Conditional Neural Processes with Covariance Loss


Boseon Yoo, Jiwoo Lee, Janghoon Ju, Seijun Chung, Soyeon Kim and Jaesik Choi*


* Corresponding Author

ICML21 Paper



We introduce a novel loss function, Covariance Loss, which is conceptually equivalent to conditional neural processes (CNPs) and has a form of regularization so that it is applicable to many kinds of neural networks. Our covariance loss maps input variables to basis space by highly reflecting the dependencies of target variables as well as mean activation and mean dependencies of input and target variables. This nature enables the resulting neural networks to become more robust to noisy observations and recapture missing dependencies from prior information. We can see the application of covariance loss outperforms state-of-the-art models.


Covariance Loss

This figure shows the key idea of covariance loss. We learn a mapping function with a temporal deep neural network for a given dataset, for example, in our paper, we use Spatio-temporal graph convolutional networks (STGCN) and graph wavenet (GWNET). During the learning with covariance loss, we find a basis function space that minimizes not only the traditional mean square error of prediction but also the mean square error between covariance matrices of basis functions and target variables (this is our covariance loss term). The traditional way to optimization based on the mean square error usually results in finding a basis function space that only considers the mean activation of input variables and ignores the dependencies of target variables. Thus, for example, in cases the target variables are similar but input variables vary due to some kind of noisy signals, their basis functions may be irrelevant to each other, and incorrect predictions can be made as shown in the case ‘without cov’ in this image. In contrast, covariance loss forces basis functions to reflect dependencies of target variables so that the irrelevant basis functions become similar as well even though it sacrifices the mean activation as shown in case ‘with cov’ so that the results get the noisy robust prediction.

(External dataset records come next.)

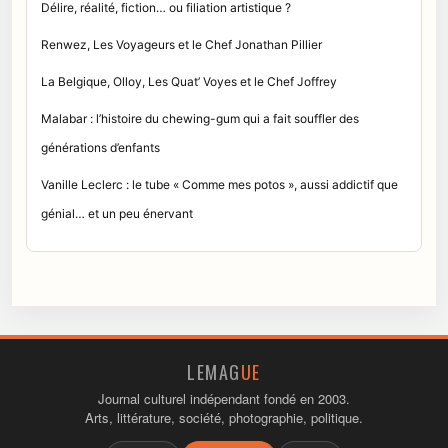
Délire, réalité, fiction… ou filiation artistique ?
Renwez, Les Voyageurs et le Chef Jonathan Pillier
La Belgique, Olloy, Les Quat’ Voyes et le Chef Joffrey
Malabar : l’histoire du chewing-gum qui a fait souffler des
générations d’enfants
Vanille Leclerc : le tube « Comme mes potos », aussi addictif que
génial… et un peu énervant
LEMAG
UE
Journal culturel indépendant fondé en 2003.
Arts, littérature, société, photographie, politique.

The Effect of Covariance Loss on Classification

To show the effect of covariance loss we analyze this on both classification and regression problems. First, we employ a simple deep neural network (DNN) for the classification and compare characteristics of resulting basis function spaces on the MNIST dataset. The following results of covariance matrices’ elements are sorted in ascending order of the labels (0 to 9).

As shown in the above figure, the covariance matrices of the basis fuctions are computed from each model. The covarianc matrix from the DNN with covariance loss (c) has a similar pattern with the covariance matrix of the target variables (d) while the covariance matrix of the basis function generated by DNN (b) seems to have a similar pattern with that of input variables (a). We can see that the basis functions (b) for each sample are highly affected by mean activations of input variables (a) and thus, even though the samples belong to different classes. Meanwhile, the covariance loss (c) focuses more on finding a space in which only the basis functions which belong to the same class have high covariance while the basis functions for different classes have small covariance to reflect the dependencies of target variables.

We also analyze the ambiguous samples. The above sample (left) looks similar to the class ‘0’ and the prediction with mean activation of the input variable is incorrect (middle). In contrast, the optimization with covariance loss shows the correct prediction for the ambiguous sample (right).


The Effect of Covariance Loss on Regression

Next, we show the effect of the covariance loss on regression problems such as the traffic forecasting problems. As shown in the following figure, the predictions without covariance loss (red line) show qualitatively more competative predictions. More specifically, predictions from genuine GWNET (blue lines) are vulnerable to noisy nodes (left), and furthermore fail to detect the beginning of rush our (right). The optimization with covariance loss function (red line), however, not only achieve predictions more robust for noisy nodes but also successfully detect the rush hours.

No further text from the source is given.